I say everywhere–in the backs of all my books, here on the site, at all the vendors–that I don’t care about pronouns.
It turns out… I might be in a bit of denial on that front.
So sometime last week I inadvertently caused a seriously awkward situation to go down between two friends of mine, and after apologizing profusely to both of them (and being basically told to shove it, though they’re nicer than I am so it was more polite than that), I started thinking about it. And I haven’t really stopped.
I say I don’t care about pronouns, but I like the z-based pronouns. (There are a few sets; I like ze/zer.) I helpfully use them in a sentence in my “about the author” just as a demonstration. For my money, you also can’t go wrong with they/them. That’s a really good standard default pronoun set, and I don’t know anyone who skews non-binary who’d fault you for it.
I might care a little about pronouns.
The thing is, I came up trying to change the world. I came up in the high school gay club organizing events and facilitating teacher in service trainings. We were doing something big, making a difference. We marched in parades and dared anyone not to take us seriously.
So when I put pronouns next to that, it seems like a silly thing to prioritize. The way that marriage has seemed at times to be a silly thing to prioritize. You can still be denied housing for being gay, but look: wedding rings!

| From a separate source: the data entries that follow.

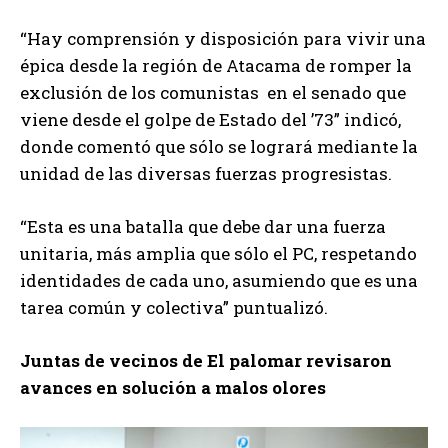
“Hay comprensión y disposición para vivir una
épica desde la región de Atacama de romper la
exclusión de los comunistas en el senado que
viene desde el golpe de Estado del ’73” indicó,
donde comentó que sólo se logrará mediante la
unidad de las diversas fuerzas progresistas.
“Esta es una batalla que debe dar una fuerza
unitaria, más amplia que sólo el PC, respetando
identidades de cada uno, asumiendo que es una
tarea común y colectiva” puntualizó.
Juntas de vecinos de El palomar revisaron
avances en solución a malos olores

Except, much like marriage, pronouns are part of the everyday fabric of the world. They’re unavoidable. People use he/she pronouns to gender me every single day, and I notice.
Do you notice your pronouns? I notice all the pronouns like a slight weight on my skin. When people use my pronouns correctly a little tiny bit of that weight disappears. And I don’t have the expectation, I don’t feel entitled to it, but maybe I should. Maybe it’s not too much to ask.

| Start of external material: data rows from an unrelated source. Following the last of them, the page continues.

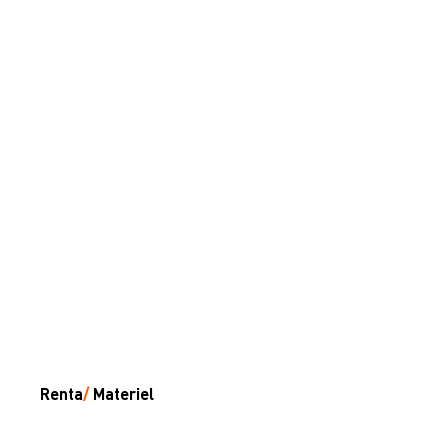
Renta
/
Materiel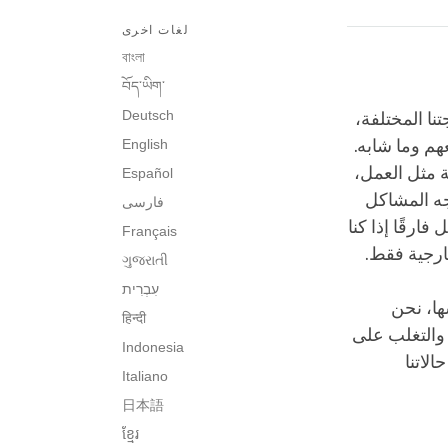
لغات اخرى
বাংলা
བོད་ཡིག་
Deutsch
تنا المختلفة،
هم وما شابه.
English
ة مثل العمل،
Español
اجه المشاكل
فارسی
ارقًا إذا كنا
Français
ارجية فقط.
ગુજરાતી
עִבְרִית‎
ها، نحن
हिन्दी
ز والتغلب على
Indonesia
لاتنا
Italiano
日本語
ខ្មែរ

Many years ago it came down through the grapevine that a friend was transitioning. We’d known her as “him”, but she was not becoming herself. I nudged a friend when she slipped with a “he” and she shrugged. “He said he doesn’t care.”
It was so clear to me that “I don’t care” was bullshit. It was so clear to me that it mattered. But I was utterly unable to see the same truth in myself.
Of course it matters. Of course I care. I’m not stoked about it. I’m not coming from a position of confidence on this front. I still think a lot of other things in the world matter a hell of a lot more than my particular pronouns. But on the other hand, it’s not too much to ask. So many things matter more than this, and if you like me, if you respect me, this is a very direct way of honoring who I am.
They/their makes me happy. Ze/zer makes me a little teary with the happy. Because I care about my pronouns, y’all. Officially.